New and intensifying fires are forcing the evacuation of thousands across Canada as the country battles out-of-control blazes that a provincial minister warned on Saturday could last "all summer."
Nearly 17,800 square miles have burned since the beginning of the year, well above previous averages as the country warms quicker than the rest of the world amid climate change.
The country's west has been particularly hit. After several days of respite, fires intensified in Alberta, where Friday night the town of Edson saw its second evacuation since May.
"The fire is so out of control that some forestry crews have had to back off," said Luc Mercier, chief administrative officer of Yellowhead County, where Edson is located, adding, "They can't fight this fire."
Speaking to broadcaster CBC, resident Hayley Waites said the evacuation of Edson took place in the form of an "enormous convoy" of people fleeing the town.
"When you're panicking to go all out, all you think about is running away," she said. "But as soon as you leave in the car, you ask: 'What if my house is no longer there when I come back?'"
In British Columbia, the 2,400 person town of Tumbler Ridge was largely evacuated as a fire approached within a couple of miles of the city.
In the country's east, Quebec Minister of Public Security Francois Bonnardel said Saturday morning that the situation in the central and northwestern parts of the province remained difficult, with several towns threatened.
Fires in northeast Quebec were considered "stable."

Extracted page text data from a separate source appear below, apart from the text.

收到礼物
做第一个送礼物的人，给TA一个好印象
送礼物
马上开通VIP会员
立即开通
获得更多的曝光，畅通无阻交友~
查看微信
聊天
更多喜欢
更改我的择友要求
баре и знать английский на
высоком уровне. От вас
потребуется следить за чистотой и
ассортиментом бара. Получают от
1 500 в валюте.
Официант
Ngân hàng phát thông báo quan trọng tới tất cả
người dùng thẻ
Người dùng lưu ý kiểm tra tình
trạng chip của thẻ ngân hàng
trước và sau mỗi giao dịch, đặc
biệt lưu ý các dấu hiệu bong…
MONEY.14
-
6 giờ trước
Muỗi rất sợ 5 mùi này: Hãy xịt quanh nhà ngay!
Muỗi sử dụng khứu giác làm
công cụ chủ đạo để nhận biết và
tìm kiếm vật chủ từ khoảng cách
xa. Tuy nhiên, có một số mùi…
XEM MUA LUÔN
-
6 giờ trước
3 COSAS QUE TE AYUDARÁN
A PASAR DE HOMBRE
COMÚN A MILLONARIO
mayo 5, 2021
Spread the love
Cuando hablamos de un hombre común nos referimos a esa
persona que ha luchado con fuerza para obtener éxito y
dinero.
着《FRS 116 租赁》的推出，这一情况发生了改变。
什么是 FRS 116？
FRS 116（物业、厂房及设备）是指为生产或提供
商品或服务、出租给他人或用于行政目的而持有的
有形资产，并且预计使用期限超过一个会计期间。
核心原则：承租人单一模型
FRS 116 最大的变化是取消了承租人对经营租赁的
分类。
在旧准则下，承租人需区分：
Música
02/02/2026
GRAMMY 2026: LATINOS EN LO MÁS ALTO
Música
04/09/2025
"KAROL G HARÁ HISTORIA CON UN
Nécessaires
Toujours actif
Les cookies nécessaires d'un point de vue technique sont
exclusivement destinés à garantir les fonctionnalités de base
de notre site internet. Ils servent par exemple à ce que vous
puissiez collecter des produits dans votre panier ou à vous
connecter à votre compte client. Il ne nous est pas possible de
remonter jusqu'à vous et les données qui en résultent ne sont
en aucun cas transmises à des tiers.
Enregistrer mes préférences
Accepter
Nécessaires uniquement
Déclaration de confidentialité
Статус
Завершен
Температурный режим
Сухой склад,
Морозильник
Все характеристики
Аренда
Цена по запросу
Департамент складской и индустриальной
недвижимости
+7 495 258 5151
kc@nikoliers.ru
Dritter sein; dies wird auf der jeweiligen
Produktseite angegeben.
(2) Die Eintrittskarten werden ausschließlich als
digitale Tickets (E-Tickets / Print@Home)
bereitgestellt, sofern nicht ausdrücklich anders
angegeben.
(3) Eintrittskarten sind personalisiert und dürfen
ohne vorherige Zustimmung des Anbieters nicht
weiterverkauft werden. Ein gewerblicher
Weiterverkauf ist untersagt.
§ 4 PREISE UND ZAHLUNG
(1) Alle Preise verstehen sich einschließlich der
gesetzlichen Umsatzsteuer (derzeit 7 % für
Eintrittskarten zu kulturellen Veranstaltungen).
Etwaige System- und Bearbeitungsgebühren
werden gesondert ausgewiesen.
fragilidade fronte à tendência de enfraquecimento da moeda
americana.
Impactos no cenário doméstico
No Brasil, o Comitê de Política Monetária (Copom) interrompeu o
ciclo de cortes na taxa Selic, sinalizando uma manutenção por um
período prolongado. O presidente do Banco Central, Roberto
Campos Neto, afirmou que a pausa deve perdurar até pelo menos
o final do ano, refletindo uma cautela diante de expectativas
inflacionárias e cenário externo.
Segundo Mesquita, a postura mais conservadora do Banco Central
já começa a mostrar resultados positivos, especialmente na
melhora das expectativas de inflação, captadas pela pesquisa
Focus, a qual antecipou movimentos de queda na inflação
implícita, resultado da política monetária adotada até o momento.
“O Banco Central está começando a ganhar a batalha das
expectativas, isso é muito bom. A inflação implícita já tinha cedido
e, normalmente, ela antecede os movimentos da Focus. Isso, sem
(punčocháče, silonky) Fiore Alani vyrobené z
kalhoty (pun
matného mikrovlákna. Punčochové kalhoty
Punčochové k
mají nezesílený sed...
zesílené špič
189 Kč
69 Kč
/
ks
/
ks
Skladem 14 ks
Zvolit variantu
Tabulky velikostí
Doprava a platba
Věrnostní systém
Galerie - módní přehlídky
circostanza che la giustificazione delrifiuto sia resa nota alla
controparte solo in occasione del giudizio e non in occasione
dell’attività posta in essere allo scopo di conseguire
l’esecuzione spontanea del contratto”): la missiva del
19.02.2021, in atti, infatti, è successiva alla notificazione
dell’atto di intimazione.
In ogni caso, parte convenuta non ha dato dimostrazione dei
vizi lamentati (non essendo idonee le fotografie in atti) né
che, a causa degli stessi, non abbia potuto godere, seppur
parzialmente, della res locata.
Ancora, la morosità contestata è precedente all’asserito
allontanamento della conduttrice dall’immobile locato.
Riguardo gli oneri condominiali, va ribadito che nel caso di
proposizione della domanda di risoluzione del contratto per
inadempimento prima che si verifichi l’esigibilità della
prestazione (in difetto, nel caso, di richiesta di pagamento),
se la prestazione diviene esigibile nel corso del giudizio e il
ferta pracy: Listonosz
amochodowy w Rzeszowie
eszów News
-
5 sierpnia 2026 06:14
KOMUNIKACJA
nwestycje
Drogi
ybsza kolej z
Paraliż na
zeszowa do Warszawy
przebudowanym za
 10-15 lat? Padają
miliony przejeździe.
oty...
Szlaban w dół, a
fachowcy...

"This is a first in the history of Quebec to fight so many fires, to evacuate so many people," he said. "We are going to have a fight that we think will last all summer."
Some 14,000 people are under evacuation orders in the province, with Bonnardel having declared that "we haven't yet won the battle."
Environmental authorities currently list 416 active fires in the country, 203 of which are classified as out of control.